Arms dealer Gary Hyde facing March trial

A British weapons dealer accused of smuggling illegal AK-47 parts into the United States for sale by a Chili-based arms distributor is scheduled to go on trial here on March 12.
U.S. District Judge Charles Siragusa Friday scheduled the trial, noting that the proceeding may not be as complex and reliant on a supposed vast arsenal of evidence as once portrayed.
The arms dealer, Gary Hyde, is accused of conspiring with two other European men — Karl Kleber and Paul Restorick — in the alleged smuggling of the AK-47 magazines, which could not legally be imported into the U.S. because they were Chinese made.
American Tactical Imports, the Chili-based weapons distributor that purchased the magazines, has not been accused of any crime.

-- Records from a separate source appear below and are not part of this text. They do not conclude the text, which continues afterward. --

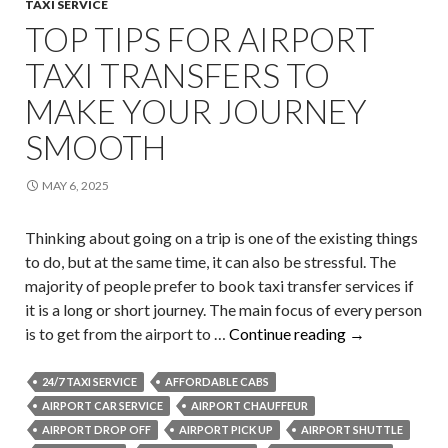
TAXI SERVICE
TOP TIPS FOR AIRPORT
TAXI TRANSFERS TO
MAKE YOUR JOURNEY
SMOOTH
MAY 6, 2025
Thinking about going on a trip is one of the existing things
to do, but at the same time, it can also be stressful. The
majority of people prefer to book taxi transfer services if
it is a long or short journey. The main focus of every person
Top
is to get from the airport to …
Continue reading
→
Tips
for
24/7 TAXI SERVICE
AFFORDABLE CABS
Airport
AIRPORT CAR SERVICE
AIRPORT CHAUFFEUR
Taxi
AIRPORT DROP OFF
AIRPORT PICK UP
AIRPORT SHUTTLE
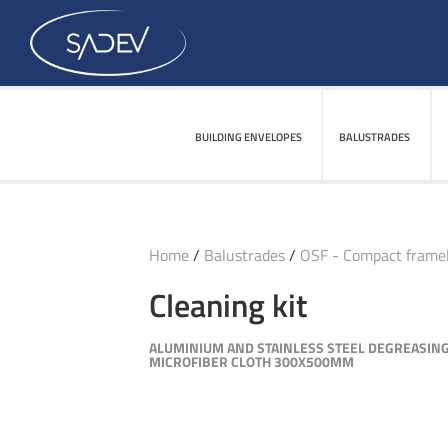
BUILDING ENVELOPES
BALUSTRADES
Home
/
Balustrades
/
OSF - Compact framel
Cleaning kit
ALUMINIUM AND STAINLESS STEEL DEGREASING
MICROFIBER CLOTH 300X500MM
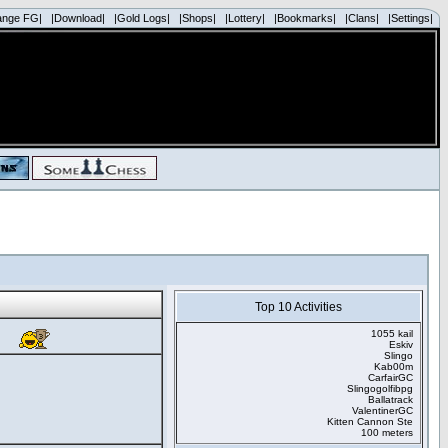
ange FG|
|Download|
|Gold Logs|
|Shops|
|Lottery|
|Bookmarks|
|Clans|
|Settings|
Top 10 Activities
1055 kail
Eskiv
Slingo
Kab00m
CarfairGC
Slingogolfibpg
Ballatrack
ValentinerGC
Kitten Cannon Ste
100 meters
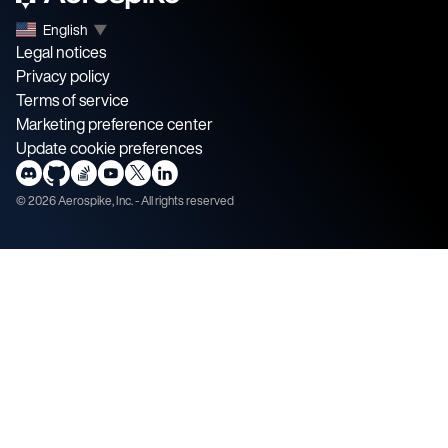
English
▼
Legal notices
Privacy policy
Terms of service
Marketing preference center
Update cookie preferences
©
2026
Aerospike, Inc. - All rights reserved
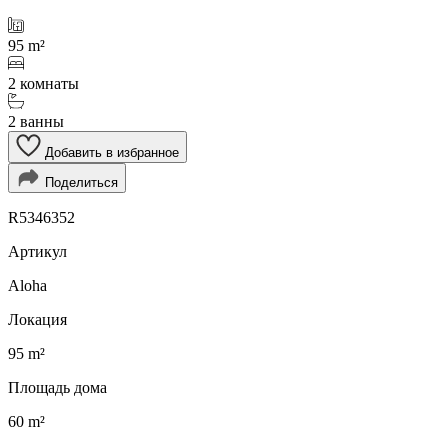
95 m²
2 комнаты
2 ванны
Добавить в избранное
Поделиться
R5346352
Артикул
Aloha
Локация
95 m²
Площадь дома
60 m²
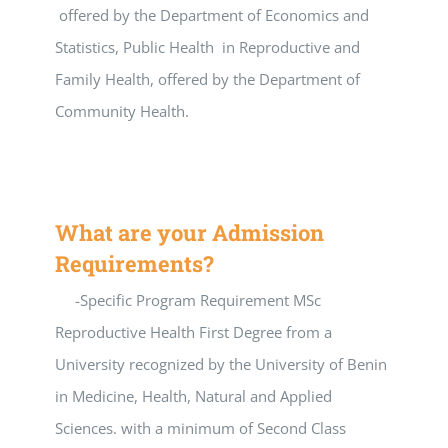
offered by the Department of Economics and
Statistics, Public Health in Reproductive and
Family Health, offered by the Department of
Community Health.
What are your Admission
Requirements?
-Specific Program Requirement MSc
Reproductive Health First Degree from a
University recognized by the University of Benin
in Medicine, Health, Natural and Applied
Sciences. with a minimum of Second Class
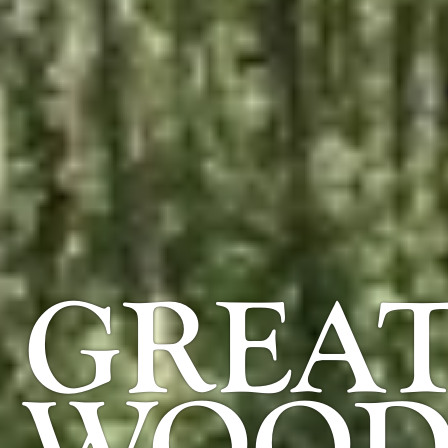
GREAT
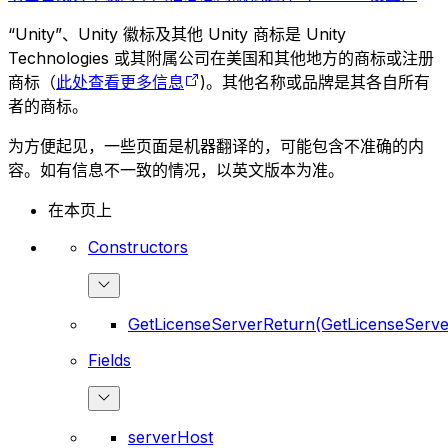
“Unity”、Unity 徽标及其他 Unity 商标是 Unity
Technologies 或其附属公司在美国和其他地方的商标或注册
商标（
此处查看更多信息
)。其他名称或品牌是其各自所有
者的商标。
为方便起见，一些页面是机器翻译的，可能包含不准确的内
容。如有信息不一致的情况，以英文版本为准。
在本页上
Constructors
GetLicenseServerReturn(GetLicenseServe
Fields
serverHost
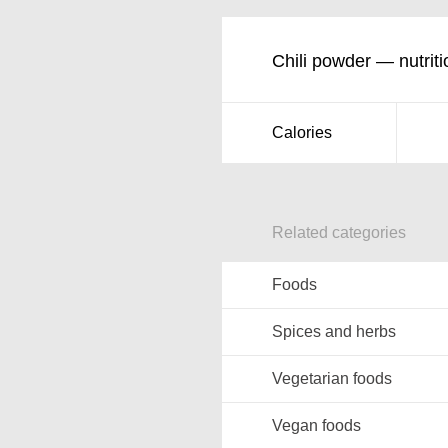
Chili powder — nutriti
Calories
Related categories
Foods
Spices and herbs
Vegetarian foods
Vegan foods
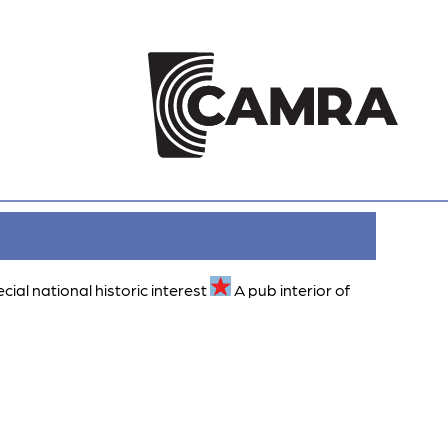
ecial national historic interest
A pub interior of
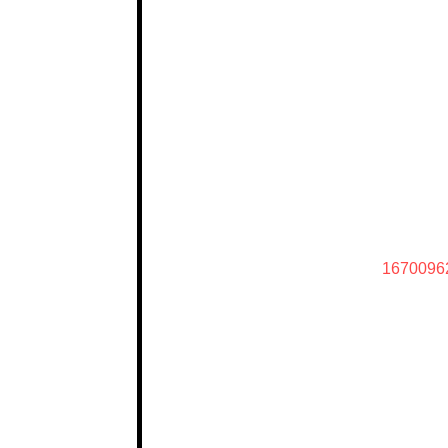
1670096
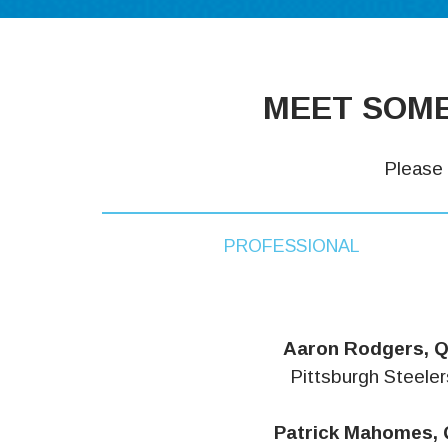
MEET SOME
Please 
PROFESSIONAL
Aaron Rodgers, 
Pittsburgh Steeler
Patrick Mahomes,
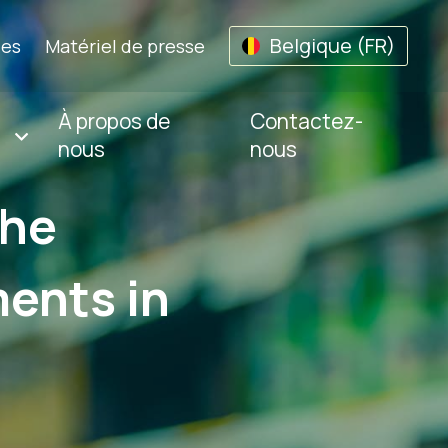
Belgique (FR)
les
Matériel de presse
À propos de
Contactez-
nous
nous
The
ents in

Federal prosecutors have been awaiting evidence from British and German authorities for use at trial. Law enforcement in both of those countries conducted investigations into alleged gun-running by the men, court records show.
In court papers that evidence was portrayed as a trove of wiretaps, emails and other proof.

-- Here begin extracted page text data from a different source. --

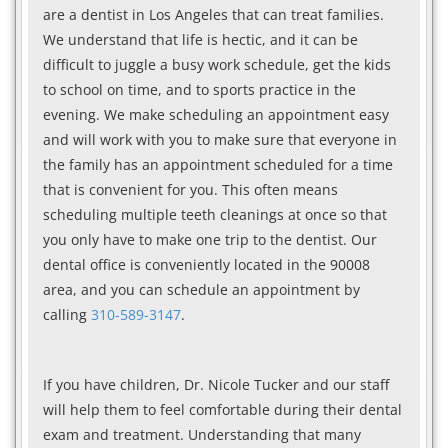
are a dentist in Los Angeles that can treat families.
We understand that life is hectic, and it can be
difficult to juggle a busy work schedule, get the kids
to school on time, and to sports practice in the
evening. We make scheduling an appointment easy
and will work with you to make sure that everyone in
the family has an appointment scheduled for a time
that is convenient for you. This often means
scheduling multiple teeth cleanings at once so that
you only have to make one trip to the dentist. Our
dental office is conveniently located in the 90008
area, and you can schedule an appointment by
calling
310-589-3147
.
If you have children, Dr. Nicole Tucker and our staff
will help them to feel comfortable during their dental
exam and treatment. Understanding that many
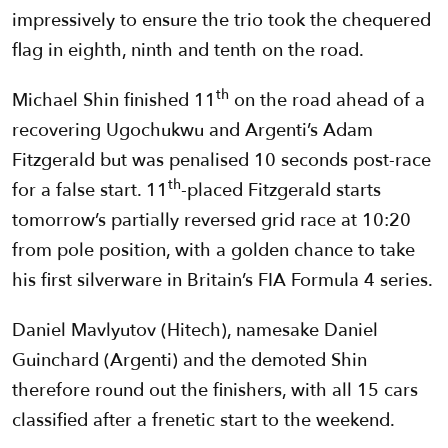
impressively to ensure the trio took the chequered
flag in eighth, ninth and tenth on the road.
th
Michael Shin finished 11
on the road ahead of a
recovering Ugochukwu and Argenti’s Adam
Fitzgerald but was penalised 10 seconds post-race
th
for a false start. 11
-placed Fitzgerald starts
tomorrow’s partially reversed grid race at 10:20
from pole position, with a golden chance to take
his first silverware in Britain’s FIA Formula 4 series.
Daniel Mavlyutov (Hitech), namesake Daniel
Guinchard (Argenti) and the demoted Shin
therefore round out the finishers, with all 15 cars
classified after a frenetic start to the weekend.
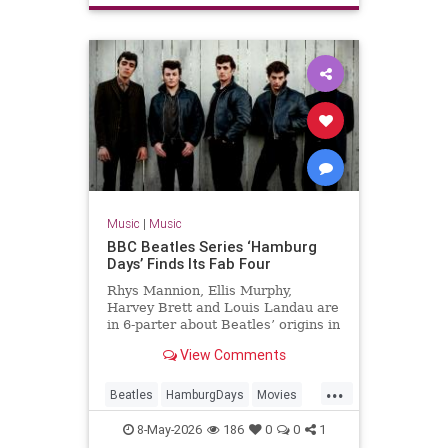
Music
|
Music
BBC Beatles Series ‘Hamburg
Days’ Finds Its Fab Four
Rhys Mannion, Ellis Murphy,
Harvey Brett and Louis Landau are
in 6-parter about Beatles’ origins in
post-war Germany.
View Comments
...
Beatles
HamburgDays
Movies
Music
TheBeatles
8-May-2026
186
0
0
1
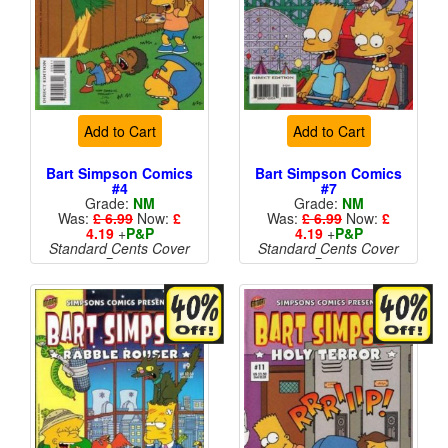
Add to Cart
Add to Cart
Bart Simpson Comics
Bart Simpson Comics
#4
#7
Grade:
NM
Grade:
NM
Was:
£ 6.99
Now:
£
Was:
£ 6.99
Now:
£
4.19
+
P&P
4.19
+
P&P
Standard Cents Cover
Standard Cents Cover
Price
Price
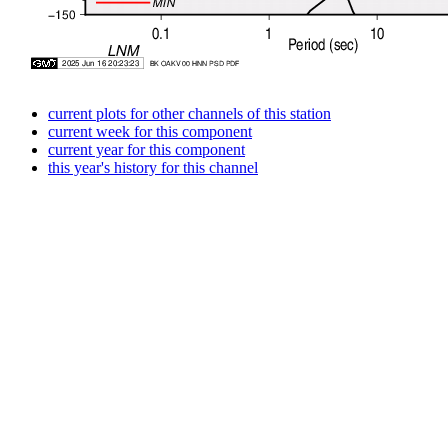
current plots for other channels of this station
current week for this component
current year for this component
this year's history for this channel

But Assistant U.S. Attorney Charles Moynihan acknowledged in court today that authorities here have received nothing from British authorities and some information from German police. British authorities declined to turn over evidence until a trial against Hyde was completed there, Moynihan said.

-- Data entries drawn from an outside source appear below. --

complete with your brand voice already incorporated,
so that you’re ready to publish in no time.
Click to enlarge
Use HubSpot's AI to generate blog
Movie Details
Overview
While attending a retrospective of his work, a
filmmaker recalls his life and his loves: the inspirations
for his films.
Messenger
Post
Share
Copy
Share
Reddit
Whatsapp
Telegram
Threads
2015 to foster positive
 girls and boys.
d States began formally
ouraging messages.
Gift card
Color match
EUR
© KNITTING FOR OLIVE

However, that trial ended Thursday when the British judge dismissed the jury, ruling the charges did not meet the legal threshold, according to British media. The British Press Association reported Friday that the government there will appeal the ruling, meaning Hyde could still face a new trial.
There, Hyde is accused of involvement in an alleged unlicensed shipment of tens of thousands of firearms and millions of rounds of ammunition.
Hyde's attorney, Washington D.C.-based lawyer Peter Zeidenberg, has complained that prosecutors here have turned over little evidence to him. For instance, he said, he has not received statements made by Kleber, who has pleaded guilty to smuggling and is cooperating with prosecutors.
Moynihan said authorities have turned over the evidence they have that is mandated by federal law.